O Rio Tapacurá é um afluente localizado na margem direita do Capibaribe. Ao chover muito, os rios transbordam e a água invade a cidade. Enchentes em consequência de chuvas fortes são um roteiro conhecido pelo Recife e foi por causa disso, inclusive, que se deu a construção da barragem de Tapacurá, em 1973. A obra foi uma das providências do governo para conter o problema da invasão de água na cidade.
Por que o recifense acreditou que Tapacurá havia estourado?

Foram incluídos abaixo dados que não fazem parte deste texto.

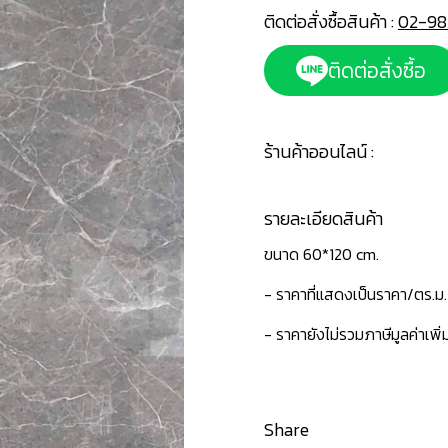
ติดต่อสั่งซื้อสินค้า :
02-98
ติดต่อสั่งซื้อ
ร้านค้าออนไลน์ :
รายละเอียดสินค้า
ขนาด 60*120 cm.
- ราคาที่แสดงเป็นราคา/ตร.ม.
- ราคายังไม่รวมภาษีมูลค่าเพิ่
Share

Mais do que contar o que houve no dia que ecoava pelos quatro cantos da cidade o alerta de “Tapacurá estourou!”, o jornalista Homero Fonseca se debruçou sobre a missão de interpretar o fato. Por uma perspectiva que analisou principalmente o comportamento social, ele observou que pessoas assustadas e traumatizadas com as cheias estavam suscetíveis a cair no boato em questão. A população do Recife, castigada e traumatizada por uma enchente no final de semana que antecedeu a segunda-feira do boato, era o alvo perfeito para cair na notícia falsa.
“Eu trabalhava na sucursal do Estadão, que ficava na Rua Gervásio Pires. Estávamos na redação, eu e meus companheiros de trabalho, discutindo sobre a cobertura da cheia do final de semana - o balanço de vítimas, prejuízo, essas coisas de pauta. Foi quando ouvimos um barulho grande na rua, uma gritaria enorme e nós descemos. Era gente pra burro, correndo com os olhos “abuticados”. Perguntei a uma mulher que passava correndo o que tinha acontecido e ela disse ‘Tapacurá estourou’. Pensei ‘Lascou!’. Nessa hora fiquei um pouco assustado, pensei em correr para Olinda, que era alto, quando Carlos Garcia, chefe da sucursal e mais experiente, disse ‘Epa! Calma aí gente!’ Vamos confirmar esse negócio’. Então assistimos um pouco a correria e fomos apurar o que estava acontecendo”, contou.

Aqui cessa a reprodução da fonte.